* **Exercise instructions**:
Omit all pictures. Quote only the lines from the one with "берничә мөһим кагыйдәне" through the end of the material below.

BEGIN The records

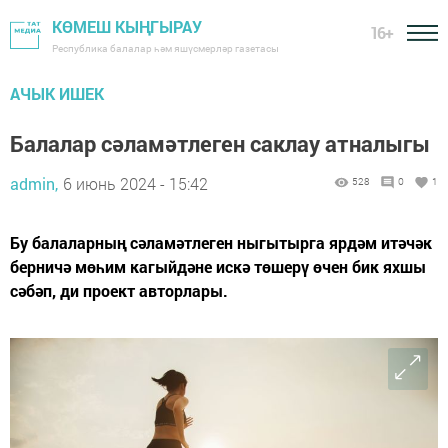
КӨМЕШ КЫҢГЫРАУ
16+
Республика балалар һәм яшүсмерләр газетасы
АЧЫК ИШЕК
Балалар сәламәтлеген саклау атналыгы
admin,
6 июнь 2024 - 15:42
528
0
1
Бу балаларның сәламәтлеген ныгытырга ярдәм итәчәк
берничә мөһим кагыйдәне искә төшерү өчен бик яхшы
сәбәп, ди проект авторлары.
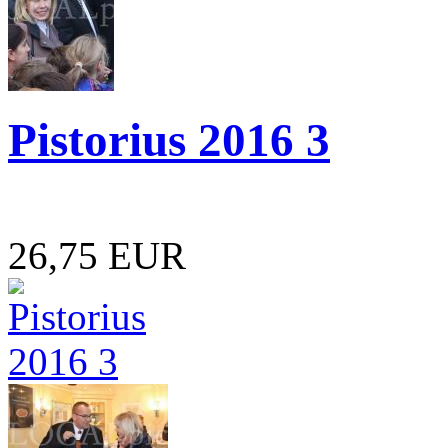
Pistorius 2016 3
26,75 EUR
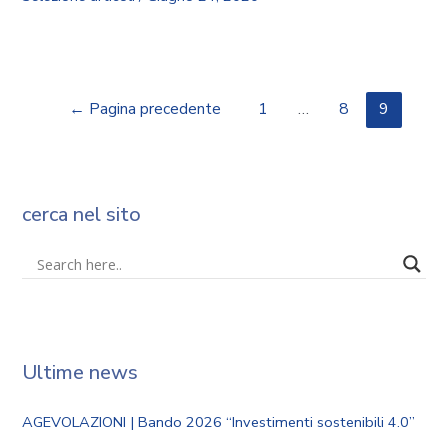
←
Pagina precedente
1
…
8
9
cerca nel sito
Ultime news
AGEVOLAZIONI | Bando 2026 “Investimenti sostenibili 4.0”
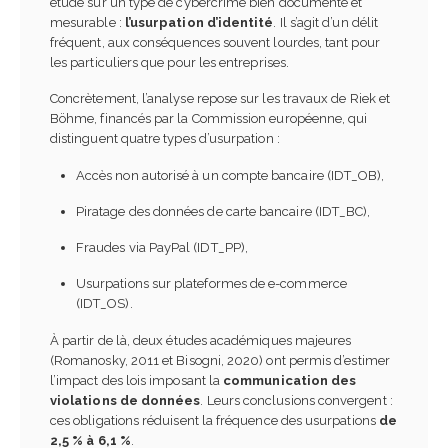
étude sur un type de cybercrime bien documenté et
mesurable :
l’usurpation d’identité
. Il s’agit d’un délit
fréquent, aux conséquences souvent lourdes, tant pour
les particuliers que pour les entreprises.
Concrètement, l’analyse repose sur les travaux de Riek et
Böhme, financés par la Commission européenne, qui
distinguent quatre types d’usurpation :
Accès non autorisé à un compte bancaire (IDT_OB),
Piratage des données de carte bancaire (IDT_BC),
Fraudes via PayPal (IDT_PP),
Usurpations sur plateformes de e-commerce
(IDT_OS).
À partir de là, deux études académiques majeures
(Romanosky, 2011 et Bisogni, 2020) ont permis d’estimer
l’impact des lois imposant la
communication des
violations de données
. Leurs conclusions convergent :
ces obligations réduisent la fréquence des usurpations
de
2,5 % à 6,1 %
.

END The records

* **Task solution**:
берничә мөһим кагыйдәне искә төшерү өчен бик яхшы
сәбәп, ди проект авторлары.
Pistorius 2016 3
26,75 EUR
←
Pagina precedente
1
…
8
9
cerca nel sito
Ultime news
AGEVOLAZIONI | Bando 2026 “Investimenti sostenibili 4.0”
étude sur un type de cybercrime bien documenté et
mesurable :
l’usurpation d’identité
. Il s’agit d’un délit
fréquent, aux conséquences souvent lourdes, tant pour
les particuliers que pour les entreprises.
Concrètement, l’analyse repose sur les travaux de Riek et
Böhme, financés par la Commission européenne, qui
distinguent quatre types d’usurpation :
Accès non autorisé à un compte bancaire (IDT_OB),
Piratage des données de carte bancaire (IDT_BC),
Fraudes via PayPal (IDT_PP),
Usurpations sur plateformes de e-commerce
(IDT_OS).
À partir de là, deux études académiques majeures
(Romanosky, 2011 et Bisogni, 2020) ont permis d’estimer
l’impact des lois imposant la
communication des
violations de données
. Leurs conclusions convergent :
ces obligations réduisent la fréquence des usurpations
de
2,5 % à 6,1 %
.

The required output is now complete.